Bei diesen zwölf ersten Minuten von "Der neunte Tag" handelt es sich um die nach Jahrzehnten ersten KZ- Bilder eines deutschen Regisseurs. "Ich habe es nie für möglich gehalten, dass man das Leben im KZ überhaupt zeigen und inszenieren kann, dass man einfach behaupten kann, mit der Kamera im KZ zu sein. Andere haben es mir vorgemacht: Ich denke zum Beispiel an die Filme ′Schindlers Liste′ und ′Der Pianist′. Daraufhin fühlte ich mich aufgefordert, das als Deutscher erst recht zu versuchen", erklärt Schlöndorff dazu.
von JOSÃ GARCÃA - mit freundlicher Genehmigung des Autors - Quelle: www.textezumfilm.de
Im Unterschied zu den von Schlöndorff zitierten amerikanischen Filmen bilden in "Der neunte Tag" die an die nüchternen, in knappen Sätzen gehaltenen Beschreibungen des luxemburgischen Pfarrers angelehnten Szenen lediglich eine Folie. Die allerdings weit mehr als eine bloße dramaturgische Einführung der Hauptfigur darstellt, helfen diese Bilder doch dem Zuschauer, den Konflikt des Pfarrers zu verstehen. Denn dorthin muss Henri Kremer zurückkehren, wenn er sich nicht auf die Einflüsterungen der Gestapo einlässt: Der Intellektuelle im katholischen Klerus soll den Luxemburger Bischof zur Kollaboration mit den Besatzern umstimmen.

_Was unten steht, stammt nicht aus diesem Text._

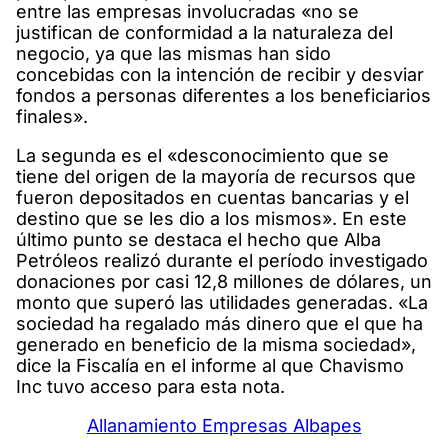
entre las empresas involucradas «no se
justifican de conformidad a la naturaleza del
negocio, ya que las mismas han sido
concebidas con la intención de recibir y desviar
fondos a personas diferentes a los beneficiarios
finales».
La segunda es el «desconocimiento que se
tiene del origen de la mayoría de recursos que
fueron depositados en cuentas bancarias y el
destino que se les dio a los mismos». En este
último punto se destaca el hecho que Alba
Petróleos realizó durante el período investigado
donaciones por casi 12,8 millones de dólares, un
monto que superó las utilidades generadas. «La
sociedad ha regalado más dinero que el que ha
generado en beneficio de la misma sociedad»,
dice la Fiscalía en el informe al que Chavismo
Inc tuvo acceso para esta nota.
Allanamiento Empresas Albapes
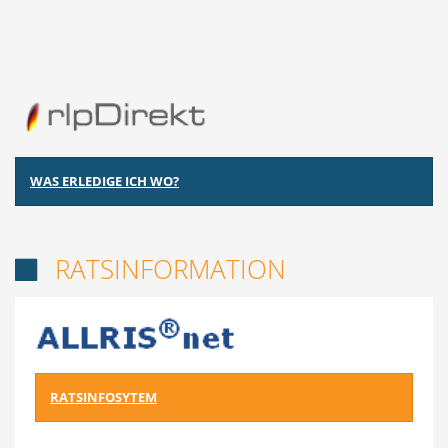
WAS ERLEDIGE ICH WO?
RATSINFORMATION

RATSINFOSYTEM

"Der neunte Tag" konzentriert sich auf die Auseinandersetzung zwischen dem luxemburgischen Gestapochef Gebhardt (August Diehl) und Henri Kremer (Ulrich Matthes). Dass sich der Gestapochef, der kurz vor der Priesterweihe zur "Religion der Herrenmenschen" übertrat, als überaus theologisch gebildet erweist, kann als großartiger Einfall der Drehbuchautoren Eberhard Görner und Andreas Pflüger angesehen werden. Weniger gelungen ist indes der weitere Kunstgriff der Autoren, Henri Kremer ein Schuldgefühl anzulasten: Zwar lässt sich dieses Schuldgefühl dramaturgisch hervorragend einsetzen, aber nach allem, was der Leser aus den Erinnerungen von Jean Bernard erfährt, wirkt es kaum glaubwürdig, dass er Monate lang diese Schuld mit sich alleine getragen haben soll, zumal er im "Pfarrerblock 25487" von seinen häufigen Beichten berichtet.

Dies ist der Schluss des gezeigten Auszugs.